Wellmania author Brigid Delaney quits Albanese government for side hustles
The ex-columnist at Guardian Australia and co-creator of the Netflix comedy drama Wellmania officially left the employ of the federal government on Tuesday, where she worked for finance minister Katy Gallagher before Plibersek.
The former Herald trainee has four (count 'em) projects on the go: a consultancy business, a hybrid novel-memoir about stoicism, a demi-semi-autobiographical comic novel. Oh and a Substack, natch.
The Substack, called The Chaos Era with Brigid Delaney, should have launched by now, unless Delaney left her laptop at a station, or got trapped on a train in Wynyard tunnel, or slipped while bushwalking on an island, triggering a rescue by the coastguard, or suffered any of her many trademark real life snafus she will doubtless be writing about.

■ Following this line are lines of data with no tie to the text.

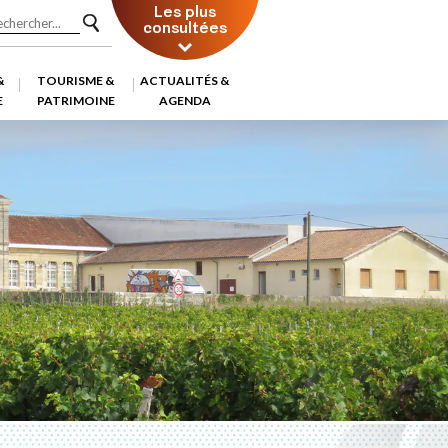
Les plus
consultées
&
TOURISME &
ACTUALITÉS &
E
PATRIMOINE
AGENDA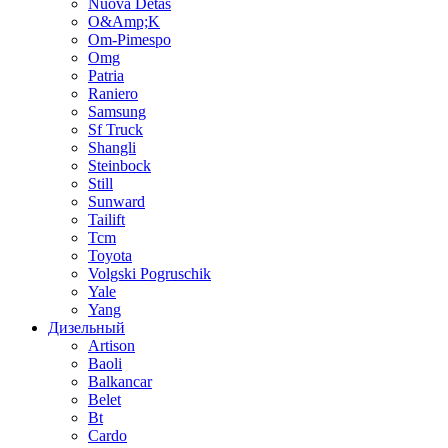
Nuova Detas
O&Amp;K
Om-Pimespo
Omg
Patria
Raniero
Samsung
Sf Truck
Shangli
Steinbock
Still
Sunward
Tailift
Tcm
Toyota
Volgski Pogruschik
Yale
Yang
Дизельный
Artison
Baoli
Balkancar
Belet
Bt
Cardo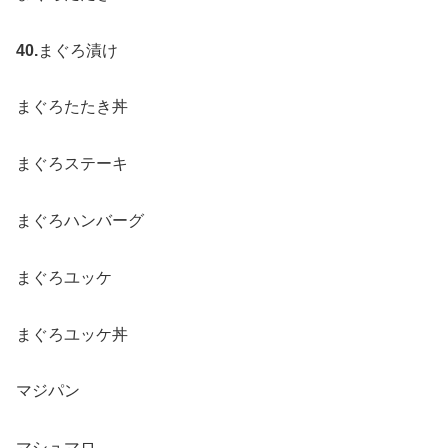
40.
まぐろ漬け
まぐろたたき丼
まぐろステーキ
まぐろハンバーグ
まぐろユッケ
まぐろユッケ丼
マジパン
マシュマロ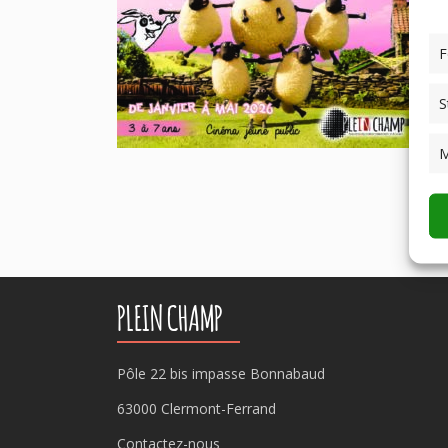
F
S
M
PLEIN CHAMP
Pôle 22 bis impasse Bonnabaud
63000 Clermont-Ferrand
Contactez-nous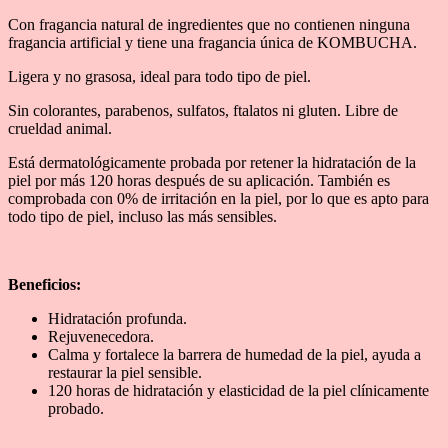
Con fragancia natural de ingredientes que no contienen ninguna
fragancia artificial y tiene una fragancia única de KOMBUCHA.
Ligera y no grasosa, ideal para todo tipo de piel.
Sin colorantes, parabenos, sulfatos, ftalatos ni gluten. Libre de
crueldad animal.
Está dermatológicamente probada por retener la hidratación de la
piel por más 120 horas después de su aplicación. También es
comprobada con 0% de irritación en la piel, por lo que es apto para
todo tipo de piel, incluso las más sensibles.
Beneficios:
Hidratación profunda.
Rejuvenecedora.
Calma y fortalece la barrera de humedad de la piel, ayuda a
restaurar la piel sensible.
120 horas de hidratación y elasticidad de la piel clínicamente
probado.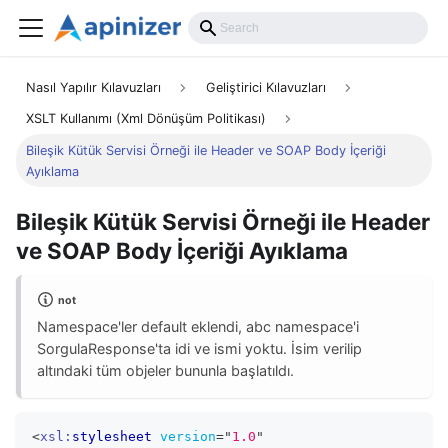
Nasıl Yapılır Kılavuzları
Geliştirici Kılavuzları
XSLT Kullanımı (Xml Dönüşüm Politikası)
Bileşik Kütük Servisi Örneği ile Header ve SOAP Body İçeriği
Ayıklama
Bileşik Kütük Servisi Örneği ile Header
ve SOAP Body İçeriği Ayıklama
not
Namespace'ler default eklendi, abc namespace'i
SorgulaResponse'ta idi ve ismi yoktu. İsim verilip
altındaki tüm objeler bununla başlatıldı.
<
xsl:
stylesheet
version
=
"
1.0
"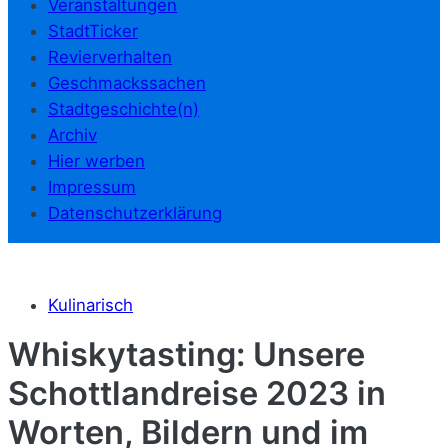
Veranstaltungen
StadtTicker
Revierverhalten
Geschmackssachen
Stadtgeschichte(n)
Archiv
Hier werben
Impressum
Datenschutzerklärung
Kulinarisch
Whiskytasting: Unsere
Schottlandreise 2023 in
Worten, Bildern und im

Meanwhile, her hybrid book, The Seeker and the Sage, billed as 'a stoic conversation to hold you together in a fractured world' is due out in September. Delaney hit a jackpot with her previous stoicism book, Reasons Not To Worry, which sold in 22 territories and was translated into 19 languages.
It followed on from Wellmania, her book which investigated the wellness industry, which was turned into a Netflix series starring Celeste Barber.
In addition, Delaney has just launched her Stoic Solutions consultancy, which translates the timeless teachings of the ancient stoics Marcus Aurelius, Seneca and Epictetus for the modern corporate audience so they can retool their bandwidth, tie a bow around it, resolve hanging issues and crush their KPIs.
But wait. Delaney is planning a novel, which will supercharge the real-life adventures (see above) she chronicled in her diary column for Guardian Australia.
Creatures across the journalistic/literary/entertainment/political blob will have only one question on their minds when they learn of its existence: am I going to be in this thing?